Ibu saya dengan bersemangat, mengajak langsung saja. Memang, saat mudanya, ayah dan ibu saya senang nonton ke bioskop. Kami anak-anaknya cukup sering mendengarkan kisah mereka nonton aneka film Lawas mulai dari Cut Nyak Dien hingga film horrornya Suzanna di bioskop legendaris ibukota, misalnya Megaria di tahun '70an hingga 80'an.

Setelah menikah dan pindah ke Pekanbaru, kebiasaan nonton tidak bisa dilanjutkan, karena di era '90an, meski ada dua bioskop besar, film yang ditayangkan tidak sesuai zaman. Terlebih lagi saat tahun 90'an perfilman Indonesia sedang mengalami masa 'mati suri'. Menonton bioskop adalah hal 'mewah'. Seperti yang pernah saya ceritakan, salah satu kenangan yang memorable ialah saat ayah dan ibu mengajak menonton Jurrasic Park. Selebihnya kami cukup sering menonton bersama melalui VCD. 

Beranjak dewasa, gantian, saya yang mengajak Ibu nonton. Tidak terlalu sering, karena saya sudah ngekos sejak masih SMA. Tetapi, saat ibu mengunjungi saya ke Semarang atau kami sedang pergi ke daerah yang ada bioskopnya, kami biasanya nonton bareng. Pengalaman menonton bersama Ibu selalu berkesan. Dari sekian banyak film yang saya tonton, seringnya saya selalu lupa jalan ceritanya setelah sekian lama. Namun tidak begitu, bila saya pergi nontonnya dengan ibu. Saya masih ingat detail jalan cerita film I'm Number Four yang kami saksikan di Singapura atau My Name Is Khan, yang meski durasinya panjang, ibu saya suka sekali. 

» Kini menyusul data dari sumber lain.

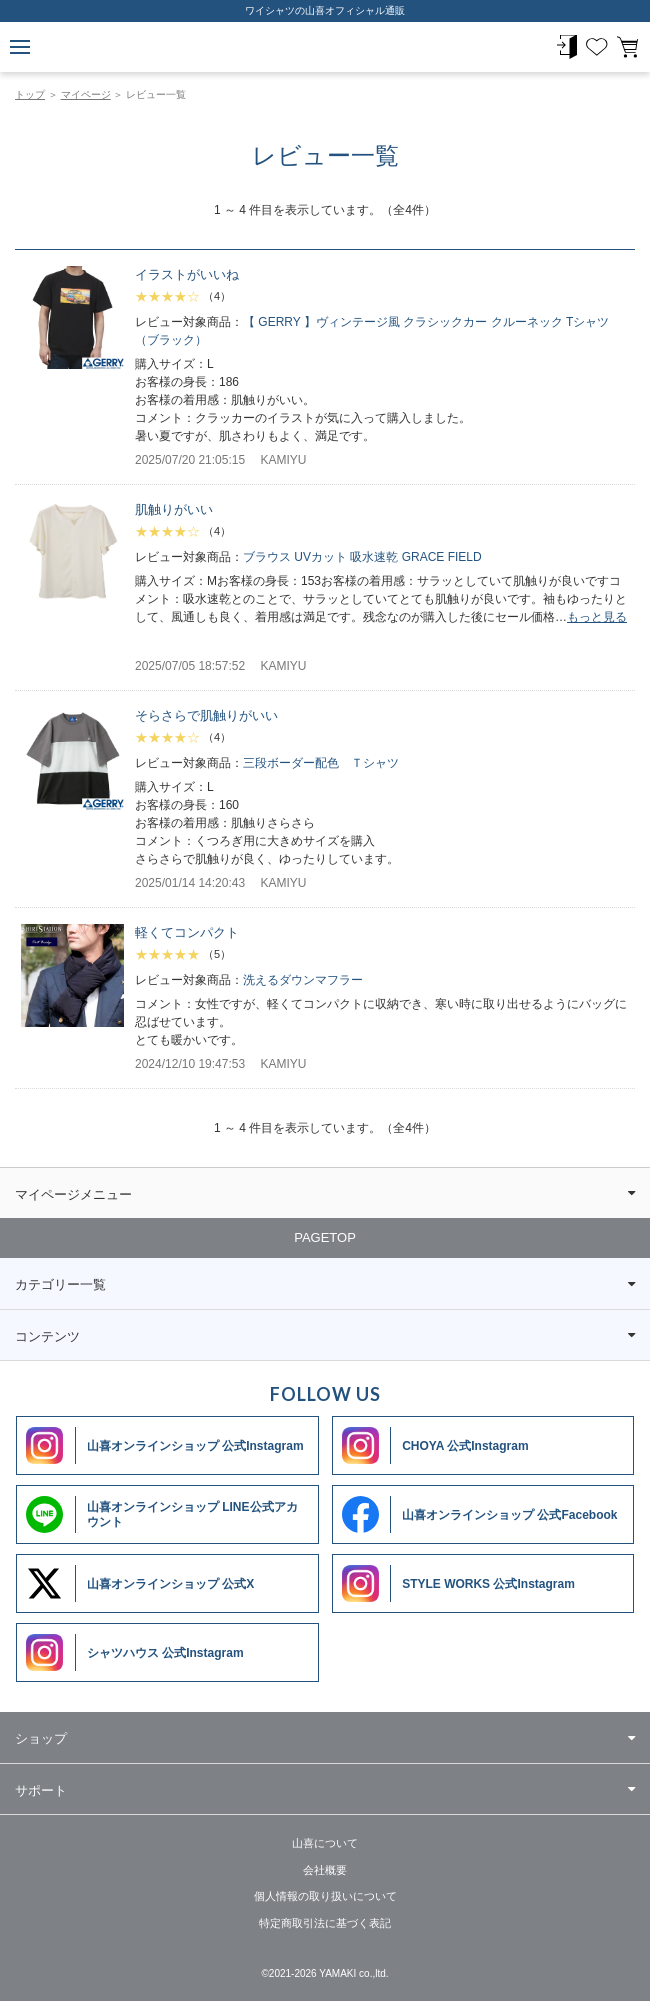 Image resolution: width=650 pixels, height=2001 pixels. What do you see at coordinates (325, 1923) in the screenshot?
I see `特定商取引法に基づく表記` at bounding box center [325, 1923].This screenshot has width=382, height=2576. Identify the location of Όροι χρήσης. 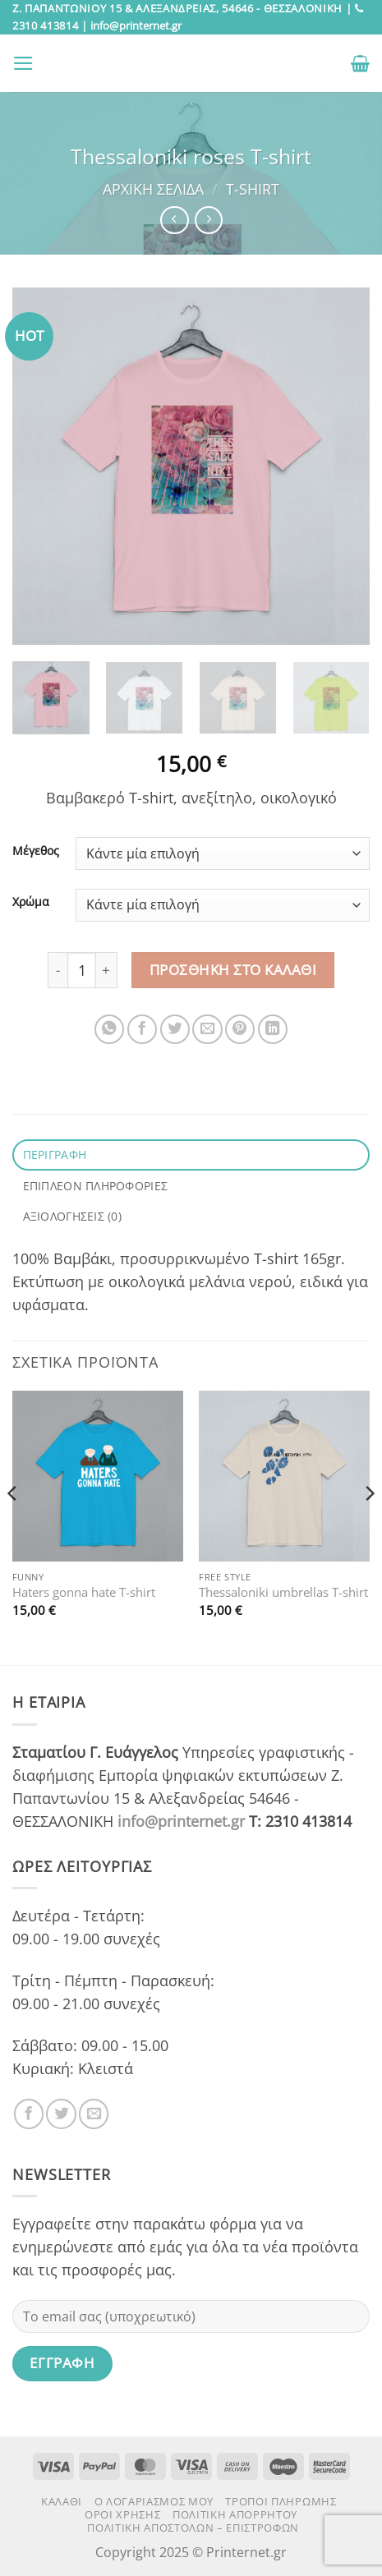
(122, 2514).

Terakhir kali saya nonton dengan ibu ialah ketika saya hamil Ziqri. Hampir empat tahun lalu. Filmnya? The Amazing Spider Man-2. Ibu saya nangis tersedu-sedu saat Gwen meninggal di ending cerita.  Saya pun menjadi terpengaruh hormon kehamilan, ikutan jadi mellow. Padahal  biasanya saya jarang terharu kalau nonton. Gawatnya, saat itu tidak ada di antara kami berdua yang membawa tisu. Keluar ruangan, wajah kami penuh air mata. Terus, banyak pasangan muda-mudi yang melirik aneh, soalnya --sebenarnya-- filmnya ya ga sesedih itu bagi mereka.

Nah, saya sudah membayangkan keseruan nonton Dilan bareng ibu. Settingnya di tahun '90an membawa ibu kembali bernostalgia, dengan telefon rumah atau telefon koin, papan tulis hitam lengkap dengan kapurnya, kendaraan keluaran jaman dulu, hingga gaya bahasanya yang pas banget dengan gaya bahasa kami.

Terlambat beberapa menit dari adegan pembuka tidak membuat kami kehilangan fokus. Apalagi langsung disuguhi adegan Dilan dengan geng motornya. Ziqri saja langsung terpesona! Secara pengambilan gambar keren! Dengan cerdas, pengambilan sudut kota Bandung diakali hanya menyoroti daerah yang masih memiliki nuansa klasik alias jadul.

Ada scene dengan green screen yang terlihat editan CGInya dan ada beberapa scene yang agak bikin pusing karena goyangan kamera, tetapi rasanya pasti tertutupi dengan kelebihan lainnya dari film ini. Bagi saya yang sudah membaca kisah Milea - Dilan hingga khatam di buku, film ini benar-benar setia dengan cerita aslinya. Mengambil sudut pandang Milea yang menjadi narator cerita. Hingga ke dialog puitis penuh gombalan yang disuarakan Dilan kepada Milea.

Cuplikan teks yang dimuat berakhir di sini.